*Record extracts:*
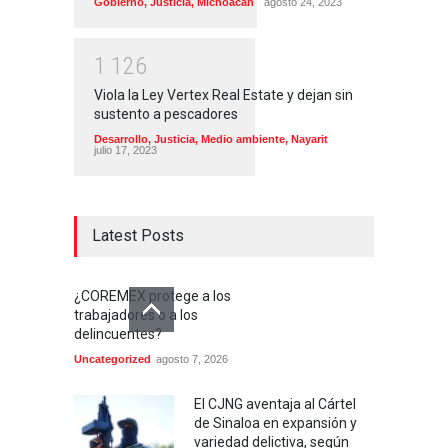
Gobierno
,
Justicia
,
Michoacán
agosto 24, 2023
1
1
2
6
Viola la Ley Vertex Real Estate y dejan sin
sustento a pescadores
Desarrollo
,
Justicia
,
Medio ambiente
,
Nayarit
julio 17, 2023
Latest Posts
¿COREMEX protege a los
trabajadores o a los
delincuentes?
Uncategorized
agosto 7, 2026
El CJNG aventaja al Cártel
de Sinaloa en expansión y
variedad delictiva, según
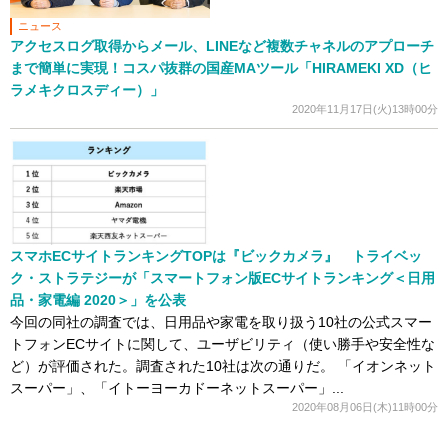
ニュース
アクセスログ取得からメール、LINEなど複数チャネルのアプローチ
まで簡単に実現！コスパ抜群の国産MAツール「HIRAMEKI XD（ヒ
ラメキクロスディー）」
2020年11月17日(火)13時00分
スマホECサイトランキングTOPは『ビックカメラ』 トライベッ
ク・ストラテジーが「スマートフォン版ECサイトランキング＜日用
品・家電編 2020＞」を公表
今回の同社の調査では、日用品や家電を取り扱う10社の公式スマー
トフォンECサイトに関して、ユーザビリティ（使い勝手や安全性な
ど）が評価された。調査された10社は次の通りだ。 「イオンネット
スーパー」、「イトーヨーカドーネットスーパー」...
2020年08月06日(木)11時00分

*What the exercise asks:* Copy out the lines above, from the one holding "スマホECサイトランキングTOPは『ビックカメラ』 トライベッ" through the final line, with no other lines.

*Task solution:*
スマホECサイトランキングTOPは『ビックカメラ』 トライベッ
ク・ストラテジーが「スマートフォン版ECサイトランキング＜日用
品・家電編 2020＞」を公表
今回の同社の調査では、日用品や家電を取り扱う10社の公式スマー
トフォンECサイトに関して、ユーザビリティ（使い勝手や安全性な
ど）が評価された。調査された10社は次の通りだ。 「イオンネット
スーパー」、「イトーヨーカドーネットスーパー」...
2020年08月06日(木)11時00分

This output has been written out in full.